Если верить дневнику, Кафка в эти дни занят исключительно собой и отрывается от привычного самоедства только для того, чтобы записать: «Вдоль Грабена тянулась артиллерия». Но даже эта военная деталь нужна ему для зарисовки в духе не родившегося еще экспрессионистического кино: «Цветы, крики Heil и Nazdar. В толпе лицо, судорожно застывшее, изумленное, внимательное, смуглое и черноглазое». На фоне страданий, вызванных (как ему представляется) неспособностью писать законченные вещи, война кажется Кафке отвратительной мелочью, могущей лишь отвлечь от настоящего дела: «Я обнаруживаю в себе только мелочность, нерешительность, зависть и ненависть к воюющим, которым я страстно желаю всех бед» (6 августа). Апофеозом раздражения становится запись от того же числа, где Кафка описывает патриотическое шествие, сопровождаемое речью бургомистра: «Я стою и смотрю злыми глазами. Эти шествия – одно из самых отвратительных сопутствующих явлений войны».

вернуться

101

Что подтверждает отрывок из его письма Максу Броду и Феликсу Вельчу, посланного в конце июля, – в те самые дни, когда он занес в дневник отчет о крахе матримониальных планов: «Помолвка моя расторгнута, пробыл три дня в Берлине, все были мне добрыми друзьями, и я был всем добрым другом; впрочем, я знаю точно, что так – лучше всего, и поскольку необходимость произошедшего столь ясна, то я в отношении всего этого дела не так встревожен, как можно было бы предполагать» (Неизвестный Кафка / Пер.
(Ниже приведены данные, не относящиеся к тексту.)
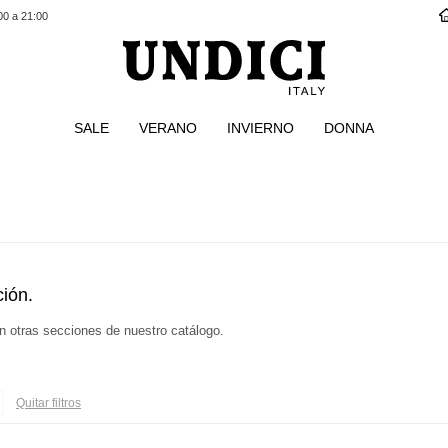
00 a 21:00
SALE
VERANO
INVIERNO
DONNA
s
ión.
en otras secciones de nuestro catálogo.
Quitar filtros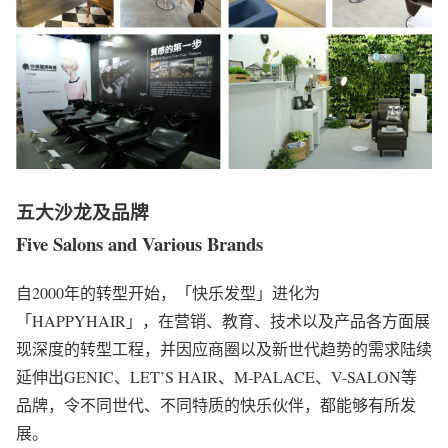
五大沙龙及品牌
Five Salons and Various Brands
自2000年的转型开始，「快乐发型」进化为
「HAPPYHAIR」，在营销、教育、技术以及产品各方面展
现深度的转型工程，并因应商圈以及新世代趋势的需求陆续
延伸出GENIC、LET’S HAIR、M-PALACE、V-SALON等
品牌，令不同世代、不同特质的快乐伙伴，都能够有所发
展。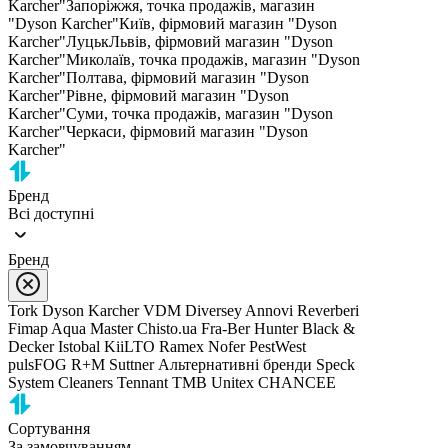
Karcher"
Запоріжжя, точка продажів, магазин
"Dyson Karcher"
Київ, фірмовий магазин "Dyson
Karcher"
Луцьк
Львів, фірмовий магазин "Dyson
Karcher"
Миколаїв, точка продажів, магазин "Dyson
Karcher"
Полтава, фірмовий магазин "Dyson
Karcher"
Рівне, фірмовий магазин "Dyson
Karcher"
Суми, точка продажів, магазин "Dyson
Karcher"
Черкаси, фірмовий магазин "Dyson
Karcher"
Бренд
Всі доступні
Бренд
Tork
Dyson
Karcher
VDM
Diversey
Annovi Reverberi
Fimap
Aqua Master
Chisto.ua
Fra-Ber
Hunter
Black &
Decker
Istobal
KiiLTO
Ramex
Nofer
PestWest
pulsFOG
R+M Suttner
Альтернативні бренди
Speck
System Cleaners
Tennant
TMB
Unitex
CHANCEE
Сортування
За замовчуванням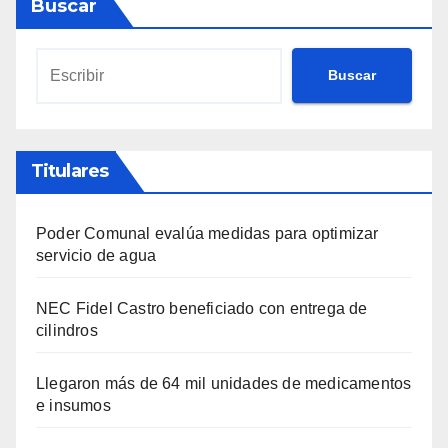
Buscar
Buscar
Titulares
Poder Comunal evalúa medidas para optimizar
servicio de agua
NEC Fidel Castro beneficiado con entrega de
cilindros
Llegaron más de 64 mil unidades de medicamentos
e insumos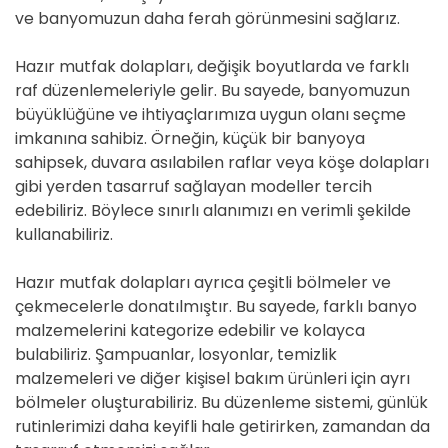
ve banyomuzun daha ferah görünmesini sağlarız.
Hazır mutfak dolapları, değişik boyutlarda ve farklı
raf düzenlemeleriyle gelir. Bu sayede, banyomuzun
büyüklüğüne ve ihtiyaçlarımıza uygun olanı seçme
imkanına sahibiz. Örneğin, küçük bir banyoya
sahipsek, duvara asılabilen raflar veya köşe dolapları
gibi yerden tasarruf sağlayan modeller tercih
edebiliriz. Böylece sınırlı alanımızı en verimli şekilde
kullanabiliriz.
Hazır mutfak dolapları ayrıca çeşitli bölmeler ve
çekmecelerle donatılmıştır. Bu sayede, farklı banyo
malzemelerini kategorize edebilir ve kolayca
bulabiliriz. Şampuanlar, losyonlar, temizlik
malzemeleri ve diğer kişisel bakım ürünleri için ayrı
bölmeler oluşturabiliriz. Bu düzenleme sistemi, günlük
rutinlerimizi daha keyifli hale getirirken, zamandan da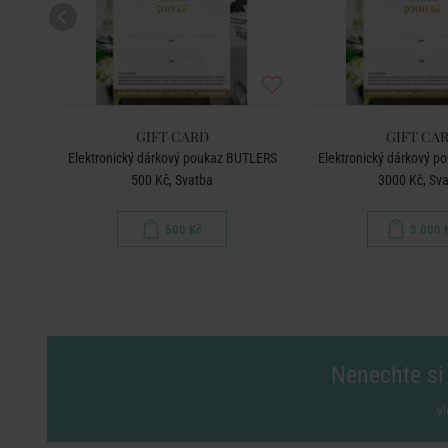
GIFT CARD
GIFT CA
TLERS
Elektronický dárkový poukaz BUTLERS
Elektronický dárkový 
500 Kč, Svatba
3000 Kč, Sv
500 Kč
3 000 
Nenechte si 
vl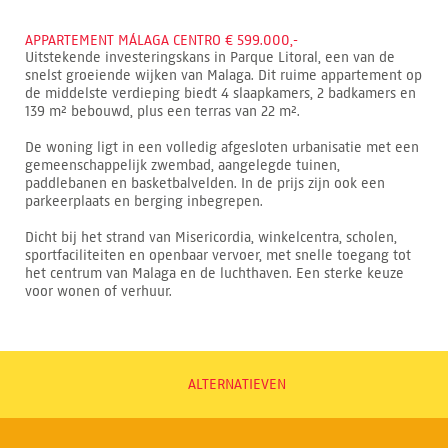
APPARTEMENT MÁLAGA CENTRO € 599.000,-
Uitstekende investeringskans in Parque Litoral, een van de
snelst groeiende wijken van Malaga. Dit ruime appartement op
de middelste verdieping biedt 4 slaapkamers, 2 badkamers en
139 m² bebouwd, plus een terras van 22 m².
De woning ligt in een volledig afgesloten urbanisatie met een
gemeenschappelijk zwembad, aangelegde tuinen,
paddlebanen en basketbalvelden. In de prijs zijn ook een
parkeerplaats en berging inbegrepen.
Dicht bij het strand van Misericordia, winkelcentra, scholen,
sportfaciliteiten en openbaar vervoer, met snelle toegang tot
het centrum van Malaga en de luchthaven. Een sterke keuze
voor wonen of verhuur.
ALTERNATIEVEN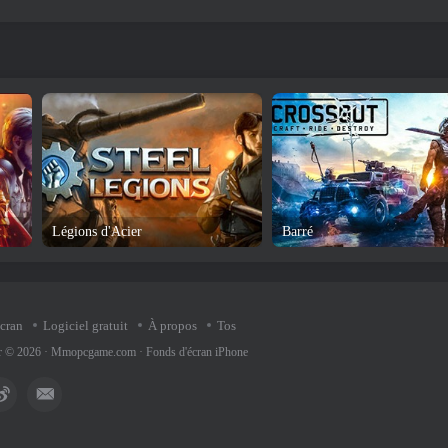
Légions d'Acier
Barré
écran
Logiciel gratuit
À propos
Tos
ur © 2026 ·
Mmopcgame.com
·
Fonds d'écran iPhone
Г. Б. Ноткина. СПб.: Академический проект, 2003. С. 272). Поначалу кажется: Кафка здесь просто храбрится, он неискренен, пытаясь избежать унизительного сочувствия друзей, однако сам факт, что упоминание о роковом событии затерялось в письме среди описаний его пребывания на курорте, говорит о многом. На истинный характер отношения Франца к Фелиции намекает и изложенная в том же дружеском послании история о том, как он в Травемюнде решил отказаться от вегетарианства («мнимое упрямство, которое стоило мне помолвки») и как ему от этого было плохо. Думаю, биографам Кафки стоило бы задуматься о такой версии событий: Фелицию Бауэр не меньше, нежели чудовищный характер жениха, раздражало его бытовое поведение, отказ от мяса, алкоголя, культ здорового образа жизни. Любопытно также, что в зимне-весенней переписке с Гретой Блох Кафка уговаривает ее попробовать вегетарианство, спать с открытым окном, больше гулять и даже называет себя «природным целителем» (см., например, письмо от 18 марта 1914 г. в: Кафка Ф. Письма к Фелиции. С. 446). Кажется, мы так и не узнаем никогда, как Грета реагировала на бесцеремонное (пусть и эпистолярное) вторжение малознакомого человека в ее телесный мир.